Everything in the data should be repeated exactly, save for the images.

▶ _Data extract_
-- Opening Marker --

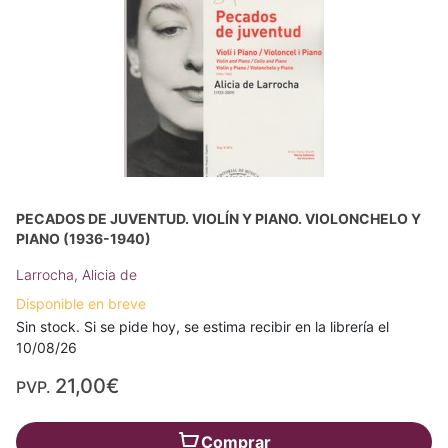
PECADOS DE JUVENTUD. VIOLÍN Y PIANO. VIOLONCHELO Y
PIANO (1936-1940)
Larrocha, Alicia de
Disponible en breve
Sin stock. Si se pide hoy, se estima recibir en la librería el
10/08/26
21,00€
PVP.
Comprar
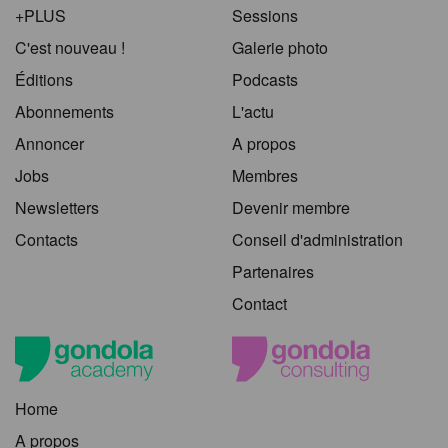
+PLUS
Sessions
C'est nouveau !
Galerie photo
Éditions
Podcasts
Abonnements
L'actu
Annoncer
A propos
Jobs
Membres
Newsletters
Devenir membre
Contacts
Conseil d'administration
Partenaires
Contact
Home
A propos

-- Closing Marker --

▶ _Solution to this task_
PECADOS DE JUVENTUD. VIOLÍN Y PIANO. VIOLONCHELO Y
PIANO (1936-1940)
Larrocha, Alicia de
Disponible en breve
Sin stock. Si se pide hoy, se estima recibir en la librería el
10/08/26
21,00€
PVP.
Comprar
+PLUS
Sessions
C'est nouveau !
Galerie photo
Éditions
Podcasts
Abonnements
L'actu
Annoncer
A propos
Jobs
Membres
Newsletters
Devenir membre
Contacts
Conseil d'administration
Partenaires
Contact
Home
A propos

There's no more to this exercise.